Os avisos da Autoridade Nacional de Emergência e Proteção Civil (ANEPC) têm sido frequentes mas face às previsões de “agravamento do estado do tempo” nos próximos dias e ao “eventual impacto” que podem ter, é importante procurar minimizar os efeitos adersos e perigosos que pode ter. Desde logo através da “adoção de comportamentos adequados e de medidas preventivas”.

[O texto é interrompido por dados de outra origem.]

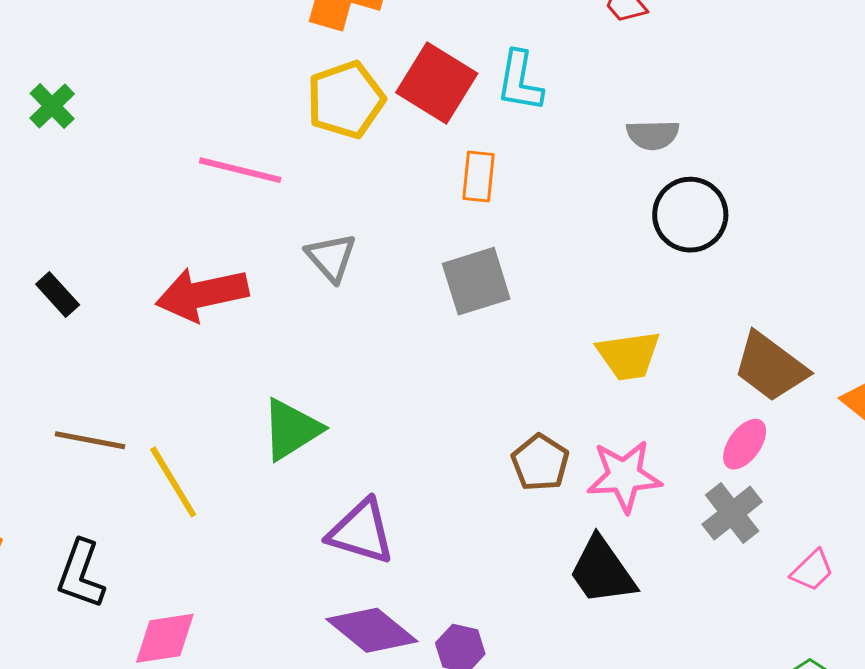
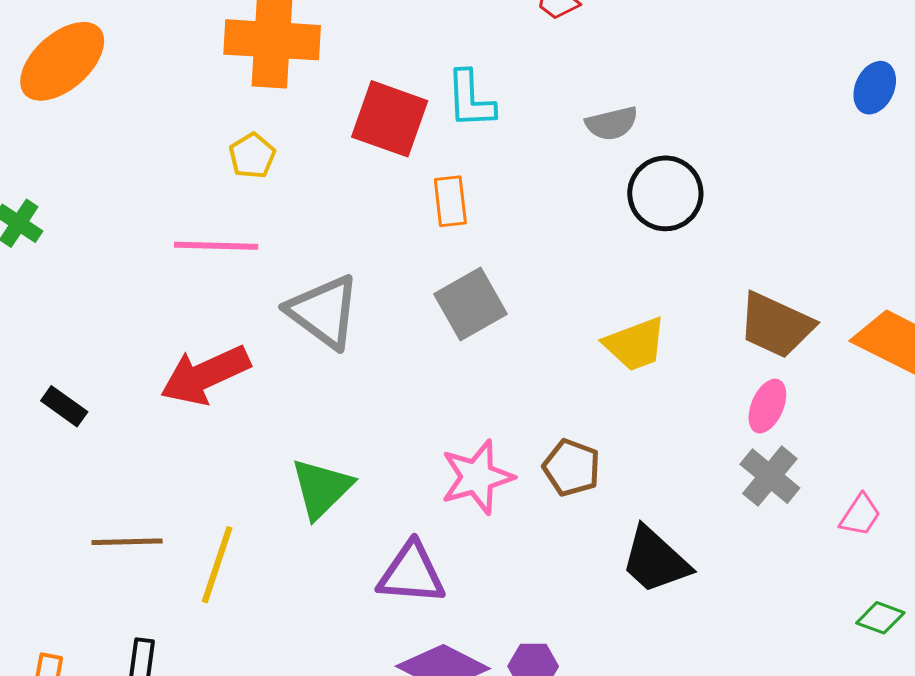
yellow pentagon: (346, 100) -> (252, 156), moved, size x0.6
gray triangle: (331, 257) -> (324, 312), size x1.5
pink star: (624, 476) -> (477, 477), moved
yellow line: (173, 482) -> (217, 565), turned 62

Com a chegada da depressão Cláudia a Portugal, o Instituto Português do Mar e da Atmosfera (IPMA) prevê “precipitação persistente, por vezes forte, vento e agitação marítima. Além disso, especifica, a chuva forte será acompanhada de ”trovoada, na generalidade do território", o vento pode atingir rajadas de até 90km/h no litoral e de até 110km/h nas terras altas, e a agitação marítima gerar “ondas de oeste/sudoeste de 4 a 4,5 metros”.
A ANEPC decidiu, por isso, emitir um aviso à população a alertar não só para os efeitos que a depressão Cláudia pode causar mas também com medidas preventivas que devem ser adotadas para evitar ou, pelo menos, minimizar alguns efeitos adversos como:
- inundações e cheias;
- deslizamentos e derrocadas;
- contaminação de fontes de água potável;
- formação de lençóis de água;
- acidentes na orla costeira; e,
- arrastamento para as vias rodoviárias de objetos soltos;
- desprendimento de estruturas móveis ou deficientemente fixadas.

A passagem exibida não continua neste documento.